Not life changing as in nano-bots, self-driving cars or medical breakthroughs, but smaller more day-to-day technologies that insinuate themselves into your life and genuinely change how you live.
For example, a number of years ago we added Sonos to the house. Whole house audio, plus Spotify, completely changed the way we listen to music. Spotify’s weekly and daily “Discovery” playlists mean we’re listening to more diverse music, and the ease with which we can get that audio playing in any room means we’re listening more often. Even better, Spotify recently released direct Sonos control from their app. This means I can listen to Spotify in the car (which itself has direct integration) then seamlessly have the audio continue once I walk into the house.
As well as being adept at passively absorbing media we both love to read. We got early generation Kindles soon after their release, and are now using the latest Paperwhite devices. I go through books very quickly and while I love the tactile feel of real books – and how they look on shelves – if I kept all the books I read I’d need to build a library to house them. As tempting as that is, I keep physical copies only of my favourite books, and now have digital copies of the rest. Thousands of titles available via our (shared) Amazon accounts and Calibre are instantly available anywhere we have wifi.

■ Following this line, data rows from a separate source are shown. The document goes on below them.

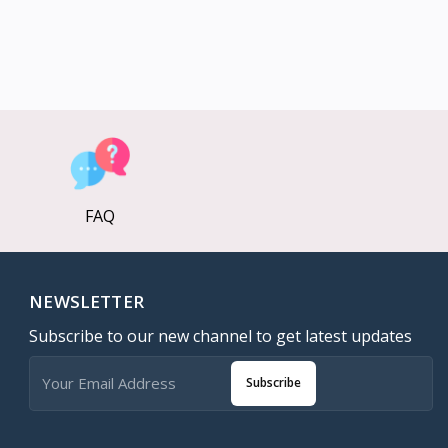
FAQ
NEWSLETTER
Subscribe to our new channel to get latest updates
Subscribe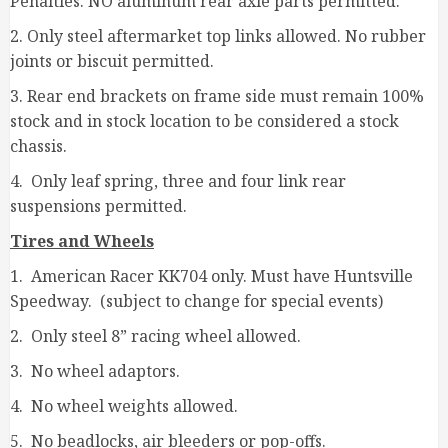
Penalties. NO aluminum rear axle parts permitted.
2. Only steel aftermarket top links allowed. No rubber
joints or biscuit permitted.
3. Rear end brackets on frame side must remain 100%
stock and in stock location to be considered a stock
chassis.
4. Only leaf spring, three and four link rear
suspensions permitted.
Tires and Wheels
1. American Racer KK704 only. Must have Huntsville
Speedway. (subject to change for special events)
2. Only steel 8” racing wheel allowed.
3. No wheel adaptors.
4. No wheel weights allowed.
5. No beadlocks, air bleeders or pop-offs.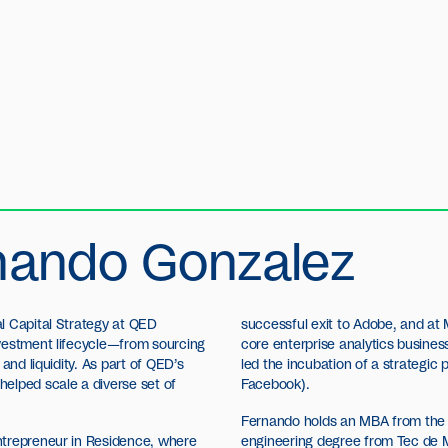
nando Gonzalez
l Capital Strategy at QED
successful exit to Adobe, and at 
vestment lifecycle—from sourcing
core enterprise analytics busines
and liquidity. As part of QED’s
led the incubation of a strategic
elped scale a diverse set of
Facebook).
Fernando holds an MBA from the 
ntrepreneur in Residence, where
engineering degree from Tec de 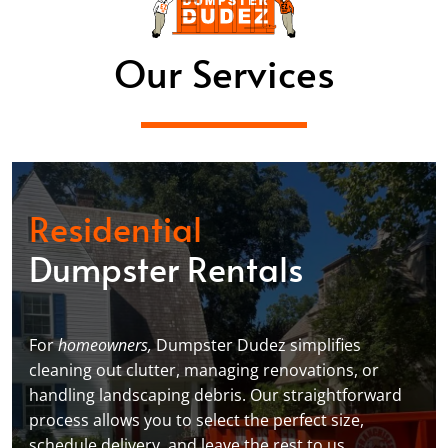
Our Services
Residential
Dumpster Rentals
For
homeowners,
Dumpster Dudez simplifies
cleaning out clutter, managing renovations, or
handling landscaping debris. Our straightforward
process allows you to select the perfect size,
schedule delivery, and leave the rest to us,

A combination of video services – Netflix, Prime Video, Plex – provide similar functionality for TV and film. In the 90s I had hundreds of VHS tapes, all labelled and catalogued (I’ve always been a media geek). In the early 2000s, this became a library of DVDs. I daren’t calculate how much I spent on DVDs in the first 5 years of that technology. Today, we have very little optical media in the house. Streaming services and local digital file storage via Plex have made it mostly redundant. It used to be that only video games required physical media but even that is changing with digital downloads.
These technologies have one thing in common: they enable directed consumption. Instead of watching whatever happens to be on TV we can choose from huge libraries of content and watch only the shows that interest us. Instead of flicking between radio stations to find something good, we get access to a music library that learns our preferences and makes compelling recommendations. Even the Kindles combined with Amazon’s store and the Goodreads database can recommend the next novel or non-fiction book.
All this is grand, but what about serendipity? That unexpectedly great show you find while channel hopping, or the song (or documentary) you discover while jumping between radio stations. Realistically, the recommendation algorithms are so good today that I’m getting more interesting content than I can handle anyway. Also when something is really good it usually gets recommended to me by real humans (either online or in the real world).
Like I said, these are not earth-shattering inventions, but together, and when integrated with other systems and services, they can genuinely change the way you live.